# Loop 52 Analysis: CV-LB Relationship and Path Forward

**Current Status:**
- Best CV: 0.0083 (exp_030)
- Best LB: 0.0877 (exp_030)
- Target: 0.0730
- Gap to target: 0.0147 (20% improvement needed)

**Critical Question:** Can we reach the target with our current approach?

In [None]:
import numpy as np
import pandas as pd
import matplotlib.pyplot as plt
from scipy import stats

# All submissions with CV and LB scores
submissions = [
    {'exp': 'exp_000', 'cv': 0.0111, 'lb': 0.0982},
    {'exp': 'exp_001', 'cv': 0.0123, 'lb': 0.1065},
    {'exp': 'exp_003', 'cv': 0.0105, 'lb': 0.0972},
    {'exp': 'exp_005', 'cv': 0.0104, 'lb': 0.0969},
    {'exp': 'exp_006', 'cv': 0.0097, 'lb': 0.0946},
    {'exp': 'exp_007', 'cv': 0.0093, 'lb': 0.0932},
    {'exp': 'exp_009', 'cv': 0.0092, 'lb': 0.0936},
    {'exp': 'exp_012', 'cv': 0.0090, 'lb': 0.0913},
    {'exp': 'exp_024', 'cv': 0.0087, 'lb': 0.0893},
    {'exp': 'exp_026', 'cv': 0.0085, 'lb': 0.0887},
    {'exp': 'exp_030', 'cv': 0.0083, 'lb': 0.0877},
    {'exp': 'exp_041', 'cv': 0.0090, 'lb': 0.0932},
    {'exp': 'exp_042', 'cv': 0.0145, 'lb': 0.1147},
]

df = pd.DataFrame(submissions)
print(f'Total submissions: {len(df)}')
print(df)

In [None]:
# Fit linear regression to CV-LB relationship
cv = df['cv'].values
lb = df['lb'].values

slope, intercept, r_value, p_value, std_err = stats.linregress(cv, lb)
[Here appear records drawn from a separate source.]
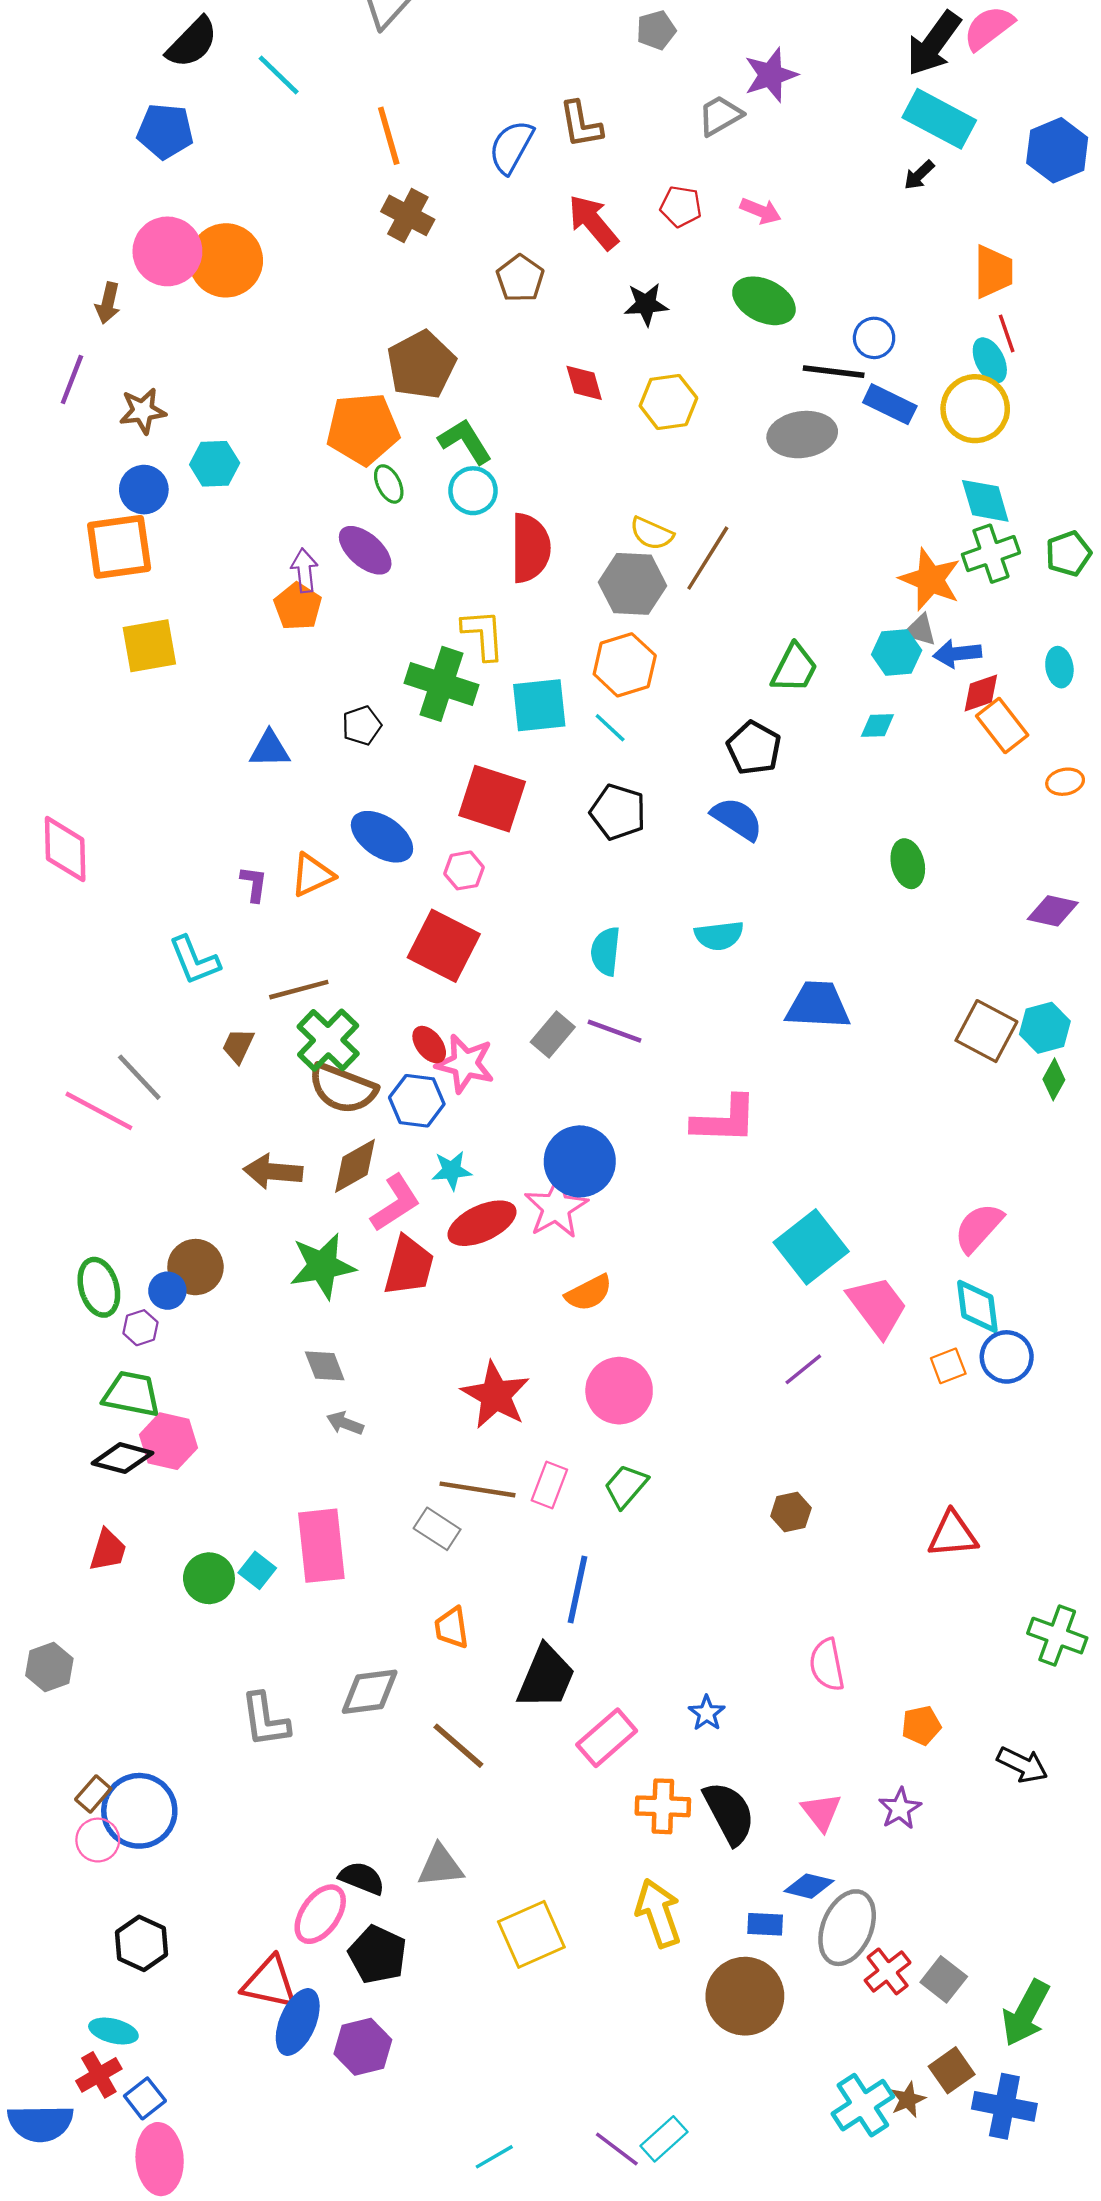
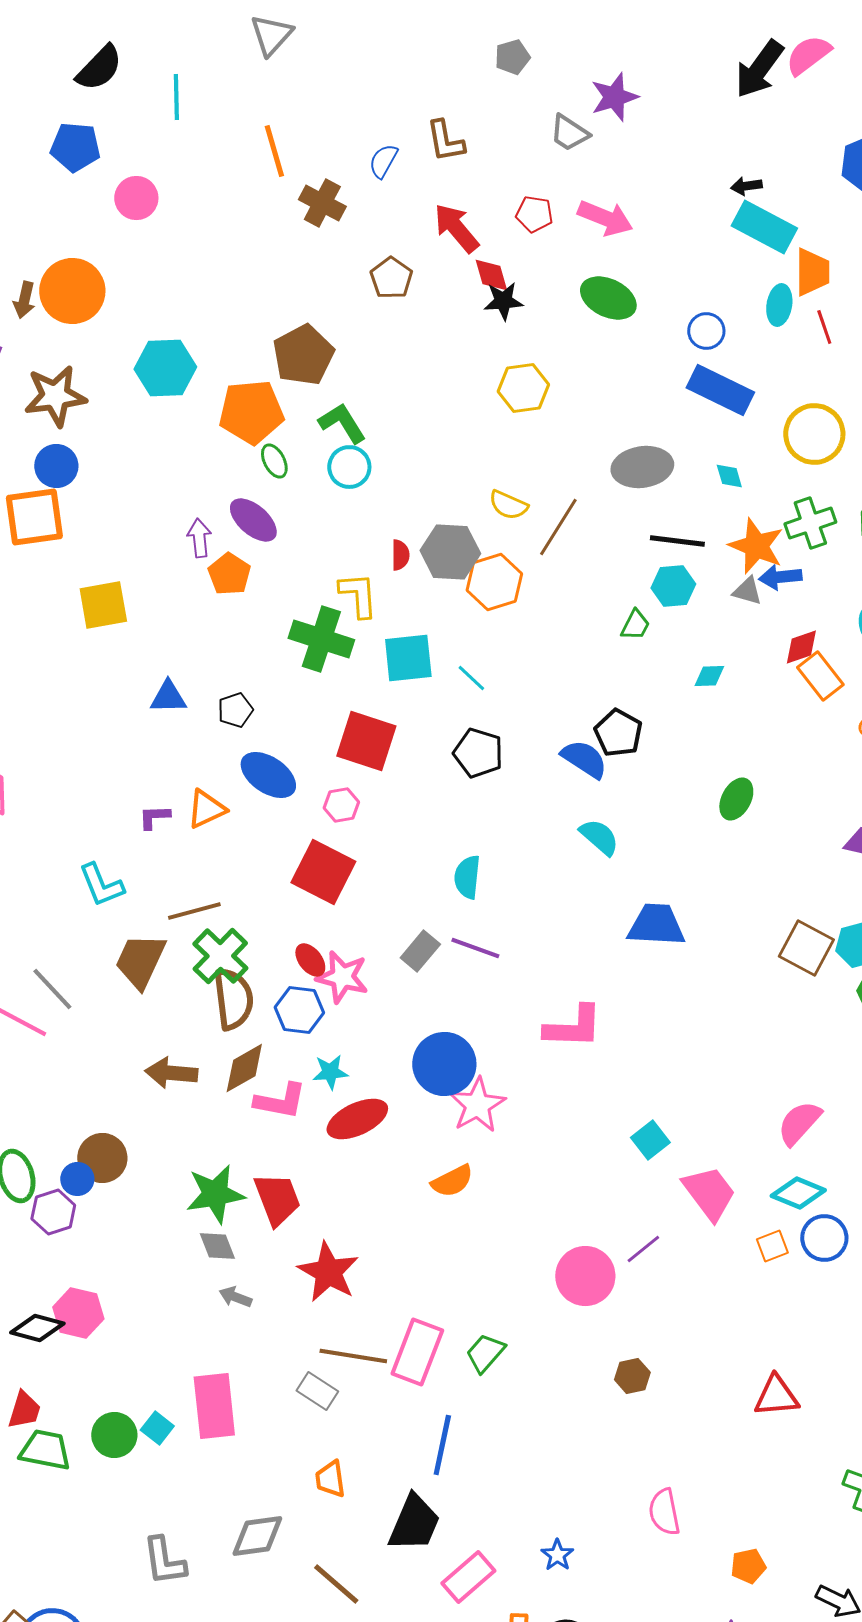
cyan line: (279, 75) -> (176, 97), turned 45
gray trapezoid: (720, 115) -> (569, 133), turned -117
cyan rectangle: (939, 119) -> (764, 227), moved
blue semicircle: (511, 147) -> (383, 161), size x0.7
black arrow: (919, 175) -> (746, 186), turned 36
pink arrow: (761, 211) -> (605, 218), size x1.5
brown cross: (408, 215) -> (322, 203), moved
pink circle: (167, 251) -> (136, 198), moved, size x0.7
orange circle: (226, 260) -> (72, 291), moved
cyan ellipse: (990, 360) -> (779, 305), moved, turned 36
black line: (834, 372) -> (677, 541), moved
red diamond: (584, 383) -> (491, 275), moved
blue rectangle: (890, 404) -> (720, 390), size x1.4
yellow circle: (975, 409) -> (814, 434), moved
brown star: (143, 411) -> (55, 396), size x1.5
gray ellipse: (802, 435) -> (642, 467), moved
cyan hexagon: (215, 464) -> (165, 368), moved, size x1.4
cyan diamond: (985, 501) -> (729, 476), moved, size x0.6
red semicircle: (530, 548) -> (400, 555), moved, size x0.5
gray hexagon: (633, 584) -> (450, 552), moved
orange pentagon: (298, 606) -> (229, 574), moved
yellow square: (149, 646) -> (103, 605), moved
cyan hexagon: (897, 652) -> (673, 586), moved
blue arrow: (957, 654) -> (780, 577), moved
orange hexagon: (625, 665) -> (494, 582), moved
green trapezoid: (794, 668) -> (635, 625), size x0.7
black pentagon: (362, 726) -> (235, 710), moved
black pentagon: (754, 748) -> (618, 733), moved
green ellipse: (908, 864) -> (736, 799), turned 42
purple L-shape: (254, 884) -> (154, 817), turned -100
cyan semicircle: (719, 936) -> (599, 837), moved, turned -132
brown trapezoid: (238, 1046) -> (140, 961), size x1.8
brown semicircle: (343, 1088) -> (233, 999), turned -118
pink L-shape: (395, 1203) -> (280, 1101), turned 44
pink star: (556, 1207) -> (477, 1105), moved
cyan square: (811, 1247) -> (650, 1140), size x0.6
green star: (322, 1266) -> (215, 1194), moved
red trapezoid: (409, 1266) -> (277, 1199), moved, turned -36
cyan diamond: (977, 1306) -> (798, 1193), turned -60
purple hexagon: (140, 1328) -> (53, 1212), size x1.4
pink circle: (619, 1391) -> (585, 1276), moved
green trapezoid: (131, 1394) -> (45, 1450), moved
red star: (495, 1395) -> (328, 1272), moved
pink rectangle: (549, 1485) -> (417, 1352), size x1.6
print(f'\n=== CV-LB RELATIONSHIP ===')
print(f'Linear fit: LB = {slope:.4f} * CV + {intercept:.4f}')
print(f'R² = {r_value**2:.4f}')
print(f'Intercept = {intercept:.4f}')

# Target analysis
target = 0.0730
print(f'\n=== TARGET ANALYSIS ===')
print(f'Target LB: {target}')
print(f'Best LB: {lb.min():.4f}')
print(f'Gap to target: {lb.min() - target:.4f}')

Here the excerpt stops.